Our results speak for ourselves, and we’re landing positions for our candidates in less than 120 days in top medical technology companies like Stryker, Medtronic, Merck, Abbott, you name it.
Would you run an Ironman race without training and a strategy?
You wouldn’t.
So why are you trying to do the same with a medical sales position?
You need training. You need a strategy.
And you need to visit EvolveYourSuccess.com, fill out the application, schedule some time with one of our account executives, and let’s get you into the position that you’ve always dreamed of.
Steve Gielda (Guest):
I think The Challenger Sale is a beautifully written book.
I think it’s spot on.
We can no longer accept the types of questions that Neil Rackham used to call situation questions, which we call discover questions.
Simply get to the point.
We ask salespeople, “Do the questions you’re asking benefit you or the customer?”
If you’re asking questions like, “How many cases are you currently doing today?” or “What are some of the challenges you’re having with those cases?” or “What are some of the metrics you’re trying to achieve?” customers know the answer to that instantly.
You’re not adding any value there.
However, if you were to ask a question that challenges their thinking, instead of just asking how the procedure is currently being managed, you might ask, “How does the way procedures are currently being managed today drive the metrics around reducing recovery time?”
Now that’s a thoughtful question.
The customer has to think about that.
But the average performer doesn’t take the time to plan for those questions.
They go in and ask discover questions, fact-finding questions, what Neil Rackham called situation questions.
Top performers think deeper about how to challenge the customer’s thinking and get them to tell the story behind the story.
Samuel Adeyinka (Host):
From your experience, would you say that an average performer can become a powerful top performer?
Or are top performers born and average performers born, and maybe they can scale up a little, but there’s a limit?
Steve Gielda (Guest):
I don’t think top performers are born.
I think even average performers, if they’re willing to change and grow, can grow.
Take a look at any average athlete.
Call them average based on where they were.
Look at Mr. Irrelevant in the draft if you’re a football player.
Take Brock Purdy.
He was the last person drafted.
Did he grow?
Did he mature into a great NFL quarterback?

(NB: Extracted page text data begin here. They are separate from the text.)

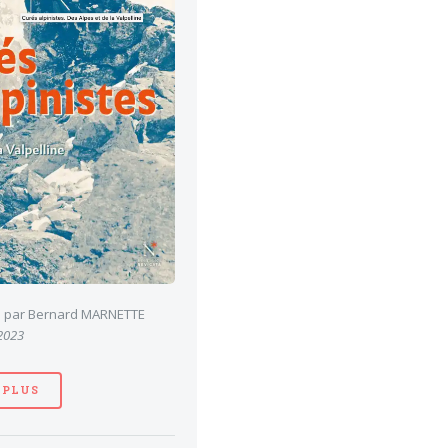
es par Bernard MARNETTE
 2023
 PLUS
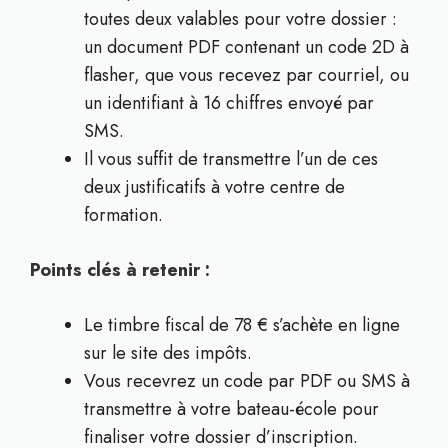
toutes deux valables pour votre dossier :
un document PDF contenant un code 2D à
flasher, que vous recevez par courriel, ou
un identifiant à 16 chiffres envoyé par
SMS.
Il vous suffit de transmettre l’un de ces
deux justificatifs à votre centre de
formation.
Points clés à retenir :
Le timbre fiscal de 78 € s’achète en ligne
sur le site des impôts.
Vous recevrez un code par PDF ou SMS à
transmettre à votre bateau-école pour
finaliser votre dossier d’inscription.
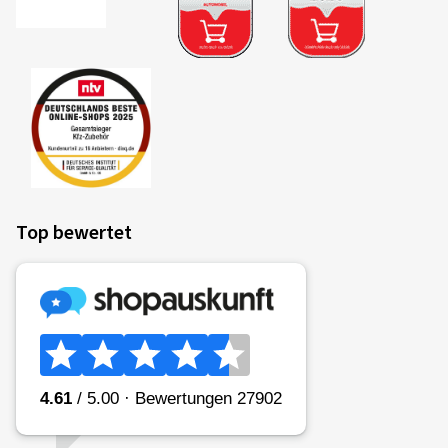
Top bewertet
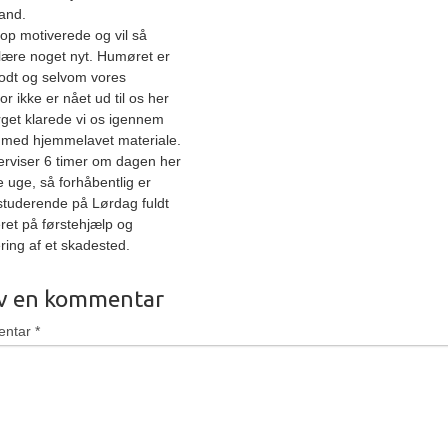
and.
top motiverede og vil så
lære noget nyt. Humøret er
odt og selvom vores
or ikke er nået ud til os her
rget klarede vi os igennem
med hjemmelavet materiale.
erviser 6 timer om dagen her
e uge, så forhåbentlig er
studerende på Lørdag fuldt
ret på førstehjælp og
ring af et skadested.
iv en kommentar
entar
*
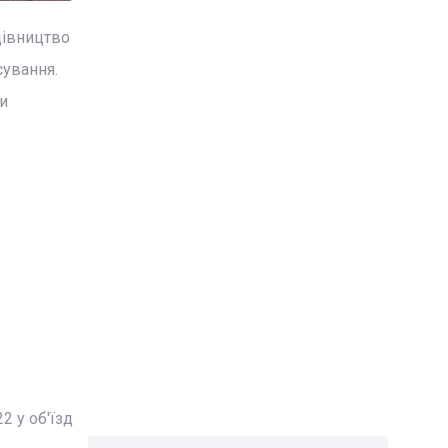
дівництво
сування.
и
2 у об'їзд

He’s an NFL quarterback. He’s one of 32.
He’s very good, but he was average according to everybody else, and he probably was when he first came out of college.

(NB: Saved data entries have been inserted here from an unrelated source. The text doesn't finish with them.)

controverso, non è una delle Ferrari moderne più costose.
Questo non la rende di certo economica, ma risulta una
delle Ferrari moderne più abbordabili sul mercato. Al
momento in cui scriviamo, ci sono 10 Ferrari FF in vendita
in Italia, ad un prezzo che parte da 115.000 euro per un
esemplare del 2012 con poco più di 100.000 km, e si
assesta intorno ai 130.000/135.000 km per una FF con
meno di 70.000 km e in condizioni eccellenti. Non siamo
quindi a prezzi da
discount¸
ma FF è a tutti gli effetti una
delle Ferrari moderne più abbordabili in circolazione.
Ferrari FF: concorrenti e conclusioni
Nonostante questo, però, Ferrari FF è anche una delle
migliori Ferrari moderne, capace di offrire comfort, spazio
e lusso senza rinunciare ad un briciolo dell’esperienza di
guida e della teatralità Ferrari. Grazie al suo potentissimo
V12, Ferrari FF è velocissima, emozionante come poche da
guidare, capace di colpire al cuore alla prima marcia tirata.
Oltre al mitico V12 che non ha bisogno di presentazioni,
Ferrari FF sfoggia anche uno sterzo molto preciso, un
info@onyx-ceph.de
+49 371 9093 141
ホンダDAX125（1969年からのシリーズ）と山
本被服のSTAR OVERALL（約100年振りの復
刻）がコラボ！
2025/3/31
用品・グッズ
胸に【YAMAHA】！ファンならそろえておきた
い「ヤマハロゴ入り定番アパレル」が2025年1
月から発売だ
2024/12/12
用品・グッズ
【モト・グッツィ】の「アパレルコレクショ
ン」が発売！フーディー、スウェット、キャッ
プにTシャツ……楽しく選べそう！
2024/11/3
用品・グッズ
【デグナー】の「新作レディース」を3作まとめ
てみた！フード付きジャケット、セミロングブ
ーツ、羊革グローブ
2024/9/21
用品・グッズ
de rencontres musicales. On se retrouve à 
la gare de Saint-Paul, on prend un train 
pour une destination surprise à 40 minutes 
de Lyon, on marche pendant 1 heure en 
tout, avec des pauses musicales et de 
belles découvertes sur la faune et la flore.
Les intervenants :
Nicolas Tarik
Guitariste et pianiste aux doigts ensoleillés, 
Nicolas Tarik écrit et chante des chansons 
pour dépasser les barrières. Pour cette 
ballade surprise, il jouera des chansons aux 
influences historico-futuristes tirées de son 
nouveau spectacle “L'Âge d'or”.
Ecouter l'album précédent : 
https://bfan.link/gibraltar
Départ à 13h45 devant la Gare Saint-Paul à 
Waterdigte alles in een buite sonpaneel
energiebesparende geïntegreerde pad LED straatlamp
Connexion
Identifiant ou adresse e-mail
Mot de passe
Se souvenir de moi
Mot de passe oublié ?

I think it’s very true in sales too.
If people become masters of their craft and start examining and getting feedback from others, asking, “How do I improve?” then you can take an average performer and make them a top performer.
Now here’s the real question.
What does it take to stay a top performer?
Top performers always have to be looking at how to sharpen their game and stay on top of what’s happening.
Think about some of the top performers, those President’s Club winners today.
What are some of the trends happening in healthcare that impact how customers make buying decisions for your product?
Do they know?
Do top performers know there are trends taking place in the hospital marketplace around nursing shortages and reimbursement challenges?
Think about those trends taking place in the industry and ask yourself, do you know how your products can help a hospital combat or capitalize on those trends?
Top performers know that stuff.
Average performers think it’s just too much work, and they’re never going to do it.
Samuel Adeyinka (Host):
From your experience, Steve, when it comes to becoming a top performer, do you see a challenge with work ethic or with lack of knowledge?
Which one do you see more of, and which one is the bigger challenge?
Steve Gielda (Guest):
I think the bigger challenge is work ethic.
With proper work ethic, you can gain the knowledge, the skills, and the things you need to be successful.
But there’s another factor that comes in here.
One can’t get good on their own.
One only gets better with feedback.
If you want to improve, get that coach to give you feedback.
Get that coach to challenge the common assumptions you’re making about what you’re getting ready to do.
Get a coach to listen to a conversation you’re getting ready to have and agree with that manager.
Say, “Hey, I’m really struggling with asking that follow-up question that’s more meaningful to the customer. Can you help me? When I’m in this call, write down the question. Listen to what the customer said and see if I’m responding appropriately.”
Top performers know how to work with someone to identify their gaps and say, “I want to get better at this. Can you help me devise a plan to get better?”
You can see I have a guitar back here, and I play guitar on a regular basis.
I’ve been playing guitar for probably 40 years.
One could say I’m at the top of my game.
But when I’m playing with people who really know how to play, I’m learning something constantly.
I ask, “How did you do that?”
They’ll break it down and say, “What you need to do in order to do what I just did is start with this first.”
Then I’ll do it.
I can sit in my home and work on what they told me to work on.
But if I’m not showing it to them and getting feedback from them, I don’t know if I’m ever really getting better.
Samuel Adeyinka (Host):
Can you coach work ethic?
Steve Gielda (Guest):
Great question.
Can you coach work ethic?
I think you can advise people on what it will take to be successful.
But that work ethic, that drive, is a personal thing.
You can demonstrate what good work ethic looks like as a manager.
You can talk about the outcomes of good work ethic.
But frankly, it takes someone reaching deep down in their gut and saying, “Do I want to get better, or am I satisfied where I am?”
Samuel Adeyinka (Host):
You work with tons of teams.
In all your experience, I’m sure you’ve come across teams where you think, okay, two of them are rock stars and they’re chomping at the bit. Once I show them a couple of things, they’re going to fly.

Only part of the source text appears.